> [Exercise description]
The lines from the one holding "Segment anything that is liver." through the end of the records below are to be written out exactly, and nothing else; pictures are to be left out.

> [Input]
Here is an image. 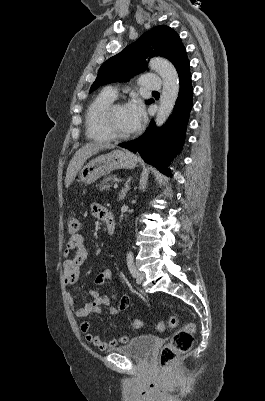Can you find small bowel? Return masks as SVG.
Listing matches in <instances>:
<instances>
[{
	"mask_svg": "<svg viewBox=\"0 0 265 401\" xmlns=\"http://www.w3.org/2000/svg\"><path fill=\"white\" fill-rule=\"evenodd\" d=\"M105 211L106 209L99 204H93L91 207L92 215L98 219L103 220ZM63 255L66 257V260L63 262V282L65 286L69 287L78 281L80 268L88 257L83 236L80 234L71 236L67 241ZM111 276V270L109 268H104L97 274L95 284L99 287H105L111 279ZM89 297V300L83 306H77L72 295L67 293L66 299L72 307L76 318L85 319L92 313H100L102 311V306H110L112 302L116 300V295L112 291L101 293L98 290H91ZM124 305H126V308L129 306V298L127 296H123L117 305H112L110 307L111 315H119L126 309L123 308ZM80 330L88 343L93 344L103 351L128 342V337L124 335L110 341L102 340L99 335L91 332L90 323L87 321H83L80 324Z\"/></svg>",
	"mask_w": 265,
	"mask_h": 401,
	"instance_id": "obj_1",
	"label": "small bowel"
}]
</instances>
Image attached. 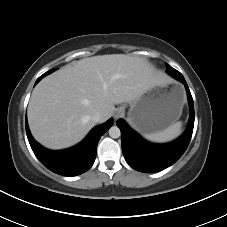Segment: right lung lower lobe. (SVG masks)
<instances>
[{"mask_svg": "<svg viewBox=\"0 0 227 227\" xmlns=\"http://www.w3.org/2000/svg\"><path fill=\"white\" fill-rule=\"evenodd\" d=\"M44 77L40 76L36 83ZM110 119L91 130L88 136L78 145L60 151L42 147L32 137L26 118V133L30 146L39 161L49 170L63 176H77L89 170L96 158V149L100 137L112 126Z\"/></svg>", "mask_w": 227, "mask_h": 227, "instance_id": "1", "label": "right lung lower lobe"}]
</instances>
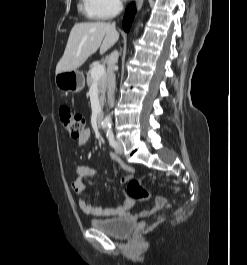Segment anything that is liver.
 <instances>
[{
    "label": "liver",
    "instance_id": "6515ba94",
    "mask_svg": "<svg viewBox=\"0 0 247 265\" xmlns=\"http://www.w3.org/2000/svg\"><path fill=\"white\" fill-rule=\"evenodd\" d=\"M119 39V33L109 23H76L71 29L64 54L56 66V74L73 71L100 48L105 53Z\"/></svg>",
    "mask_w": 247,
    "mask_h": 265
}]
</instances>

> [Answer]
Segment anything that is liver.
 <instances>
[{
    "label": "liver",
    "instance_id": "6515ba94",
    "mask_svg": "<svg viewBox=\"0 0 247 265\" xmlns=\"http://www.w3.org/2000/svg\"><path fill=\"white\" fill-rule=\"evenodd\" d=\"M119 39V33L109 23H76L71 29L64 54L56 66V74L73 71L100 48L105 53Z\"/></svg>",
    "mask_w": 247,
    "mask_h": 265
}]
</instances>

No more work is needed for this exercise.